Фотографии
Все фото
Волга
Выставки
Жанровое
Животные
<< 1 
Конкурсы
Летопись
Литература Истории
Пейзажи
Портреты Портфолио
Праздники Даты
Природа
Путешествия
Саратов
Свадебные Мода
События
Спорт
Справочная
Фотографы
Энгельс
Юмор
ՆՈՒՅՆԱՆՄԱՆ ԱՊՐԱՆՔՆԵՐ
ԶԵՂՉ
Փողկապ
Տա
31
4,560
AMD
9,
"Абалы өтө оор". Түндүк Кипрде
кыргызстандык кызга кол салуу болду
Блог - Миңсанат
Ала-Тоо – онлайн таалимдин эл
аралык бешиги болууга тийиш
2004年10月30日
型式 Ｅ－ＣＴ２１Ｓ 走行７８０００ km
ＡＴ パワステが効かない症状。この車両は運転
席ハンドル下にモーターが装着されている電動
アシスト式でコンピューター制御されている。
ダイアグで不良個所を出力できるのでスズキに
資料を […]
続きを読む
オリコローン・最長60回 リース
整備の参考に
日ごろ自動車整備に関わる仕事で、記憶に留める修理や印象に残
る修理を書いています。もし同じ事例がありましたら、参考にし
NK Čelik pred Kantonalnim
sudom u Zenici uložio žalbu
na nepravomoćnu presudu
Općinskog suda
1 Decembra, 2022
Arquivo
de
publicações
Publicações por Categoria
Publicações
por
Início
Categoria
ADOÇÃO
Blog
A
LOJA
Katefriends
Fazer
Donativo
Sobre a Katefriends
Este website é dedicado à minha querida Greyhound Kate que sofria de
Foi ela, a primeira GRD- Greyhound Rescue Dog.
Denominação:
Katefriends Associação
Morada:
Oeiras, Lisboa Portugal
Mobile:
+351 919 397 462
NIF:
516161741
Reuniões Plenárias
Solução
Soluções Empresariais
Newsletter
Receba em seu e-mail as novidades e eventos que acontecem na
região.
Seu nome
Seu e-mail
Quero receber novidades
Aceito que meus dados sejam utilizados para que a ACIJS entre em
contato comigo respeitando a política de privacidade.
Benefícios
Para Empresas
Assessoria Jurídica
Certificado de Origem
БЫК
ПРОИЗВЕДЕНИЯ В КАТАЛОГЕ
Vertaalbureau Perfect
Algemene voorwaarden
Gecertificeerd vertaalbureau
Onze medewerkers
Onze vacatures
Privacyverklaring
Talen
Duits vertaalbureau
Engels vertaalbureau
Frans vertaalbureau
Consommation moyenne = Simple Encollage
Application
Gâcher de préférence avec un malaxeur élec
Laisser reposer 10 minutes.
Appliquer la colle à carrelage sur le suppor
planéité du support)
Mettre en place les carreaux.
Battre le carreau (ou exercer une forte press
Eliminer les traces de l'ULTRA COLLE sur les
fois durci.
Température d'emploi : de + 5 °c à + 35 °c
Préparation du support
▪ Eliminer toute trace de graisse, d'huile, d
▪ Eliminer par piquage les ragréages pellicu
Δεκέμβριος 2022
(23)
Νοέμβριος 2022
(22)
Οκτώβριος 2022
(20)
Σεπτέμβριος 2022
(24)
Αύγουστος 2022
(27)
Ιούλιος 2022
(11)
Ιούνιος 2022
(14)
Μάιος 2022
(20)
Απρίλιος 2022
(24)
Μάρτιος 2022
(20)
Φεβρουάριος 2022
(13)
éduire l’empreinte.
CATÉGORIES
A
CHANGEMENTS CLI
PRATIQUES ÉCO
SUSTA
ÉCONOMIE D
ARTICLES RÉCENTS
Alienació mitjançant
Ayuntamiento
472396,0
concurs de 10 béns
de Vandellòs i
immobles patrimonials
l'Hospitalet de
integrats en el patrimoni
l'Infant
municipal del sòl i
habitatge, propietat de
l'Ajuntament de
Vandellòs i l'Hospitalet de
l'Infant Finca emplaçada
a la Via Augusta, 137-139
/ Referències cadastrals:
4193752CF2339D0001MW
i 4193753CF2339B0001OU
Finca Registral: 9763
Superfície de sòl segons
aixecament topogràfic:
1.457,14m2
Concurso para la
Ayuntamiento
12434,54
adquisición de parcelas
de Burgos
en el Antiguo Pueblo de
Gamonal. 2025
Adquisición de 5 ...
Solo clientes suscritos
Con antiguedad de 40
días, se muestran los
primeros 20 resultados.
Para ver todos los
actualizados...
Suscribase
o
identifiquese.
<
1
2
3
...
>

### Description of the task
Search the data for the string "Categoria" and copy each line where it appears.

### Answer below
Publicações por Categoria
Categoria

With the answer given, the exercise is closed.